| Temas religiosos CONTEMPLAÇÃO1 Dentre as atitudes cristãs, a
contemplação é das que mais ferem a sensibilidade das chamadas inteligências
práticas, realistas e positivas. Colocai, no ângulo visual
desses espíritos, o perfil psicológico dessa genial contemplativa que foi
Teresa de Lisieux. Eles, que não vêem o mistério difuso, em toda a expressão
do ser, que se esconde atrás de cada fenômeno, e que com sarcasmo cruel se
instala na própria razão que quer ver, e tudo tenta explicar, estranharão, no
entanto, essa forma de vida que se lhes afigura misteriosa e anormal. A vida de
oração, de silêncio, de renúncias, de amorosa contemplação das realidades
invisíveis e divinas, afigura-se a muitos como antinatural, como um paradoxo
biológico, um caso de patologia nervosa: ela estancaria as fontes da vida
humana, deformaria suas mais belas expressões e profundas exigências, enfim,
desvalorizaria o homem. Em vão observareis que, ao
contrário, o Cristianismo afirma e reconhece o valor positivo da vida, postula
o dever de superarmos, com a graça, a ordem natural do ser, enriquecermos nossa
existência frágil e efêmera, integrando-a no plano das realidades
sobrenaturais. Em vão direis que, na lógica
dos princípios, a vida contemplativa é a racional permuta do inferior pelo
superior, do menos pelo mais, do pior pelo melhor, da vida elementar pela vida
perfeita e plena. Em vão advertireis que a
contemplação dos ascetas, com seu imenso conteúdo de renúncias, não possui,
tão somente, beleza moral, forte expressão de senso comum, alto coeficiente do
valor estético, mas, ainda, uma forte dose de sadio utilitarismo. Em vão provareis que o
Cristianismo definiu a verdadeira função da renúncia na economia da vida,
dando-nos a forma de conjugação do irreprimível desejo de viver com o espírito
de abnegação, e ensinando-nos que a renúncia é, enfim, a busca de uma
plenitude, de uma vida eterna e total: "De que serve ganhares o universo,
se vens a perder tua alma?" Em vão direis tudo isso. Falareis uma linguagem
ininteligível, pois a ascética "não é coisa de comer", o Evangelho
nada diz sobre os valores cambiais, nada ensina sobre a lei da oferta e da
procura; a contemplação nada produz, economicamente, e a renúncia pode, até,
provocar crises na indústria fabril! Essa incompreensão da vida
orante, da atitude contemplativa caracterizará um estado de espírito - a amnésia
do Evangelho, a nostalgia dos cemitérios greco-romanos? Não; ela denuncia algo mais
grave. No paganismo, havia um pouco
mais de nobreza intelectual, uma melhor compreensão da beleza de uma existência
de contemplação amorosa de Deus: Lede esta página magnífica: "Se possuíssemos o espírito
justo, que deveríamos fazer, todos, em comum, e, cada um, em particular, senão
glorificar a Deus, cantar seus louvores e dirigir-lhe ações de graças?

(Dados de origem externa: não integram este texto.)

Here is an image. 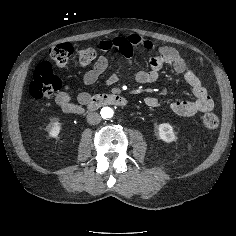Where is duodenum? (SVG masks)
<instances>
[{
	"label": "duodenum",
	"mask_w": 236,
	"mask_h": 236,
	"mask_svg": "<svg viewBox=\"0 0 236 236\" xmlns=\"http://www.w3.org/2000/svg\"><path fill=\"white\" fill-rule=\"evenodd\" d=\"M126 104L127 100L118 94H97L94 96H89L85 102V105L91 110L107 105L124 107Z\"/></svg>",
	"instance_id": "obj_1"
}]
</instances>
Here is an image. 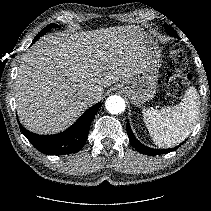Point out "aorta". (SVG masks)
<instances>
[{"mask_svg": "<svg viewBox=\"0 0 211 211\" xmlns=\"http://www.w3.org/2000/svg\"><path fill=\"white\" fill-rule=\"evenodd\" d=\"M105 107L107 111L111 114H119L125 110V101L122 97L117 95H112L107 98L105 102Z\"/></svg>", "mask_w": 211, "mask_h": 211, "instance_id": "obj_1", "label": "aorta"}]
</instances>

Sulcando a terra, trabalhando, fazendo nossas refeições, cantemos sempre a glória
de Deus. E por que vós, o grande número, sois cegos, não será necessário
que exista alguém, que realize essa divina tarefa e, por todos, glorifique a
Divindade? Que posso eu fazer, eu, velho e enfermo, senão cantar o meu Deus? Se
eu fosse um rouxinol, realizaria o destino de um rouxinol; se cisne, o de um
cisne! Sou um ser racional: meu destino é glorificar o Senhor! Eis minha vocação,
e eu a cumprirei. É uma vocação a que não trairei jamais: e eu vos convido,
a todos, a cantar comigo!" Quem escreveu este magnífico
poema filosófico e teológico? O autor do Cântico do Sol? Talvez, a genial
doutora de Ávila? Será seu autor Kempis ou Tomás de Aquino, ou Dante? Devemo-lo ao filósofo
escravo, a um romano pagão, a Epicteto. A incompreensão do valor
evangélico e racional da vida contemplativa, de sua grandeza espiritual e, até,
de seu valor social, é um sintoma que denuncia, não apenas a mediocridade
moral de certas almas, mas, principalmente, sua incapacidade mental para ver
esse mundo maravilhoso, em que reina o milagre permanente da vida, esse mundo
que Chesterton denominou de "País das Fadas", e que é, exatamente, o
mundo real, o mundo em que todos nascemos e vivemos, e que, para honra da espécie
humana, não é apenas um lugar onde se come, nem uma oficina onde se produz,
mas, ainda, uma paisagem que se contempla, uma beleza que se admira, um mistério
que compreende e um templo onde se adora.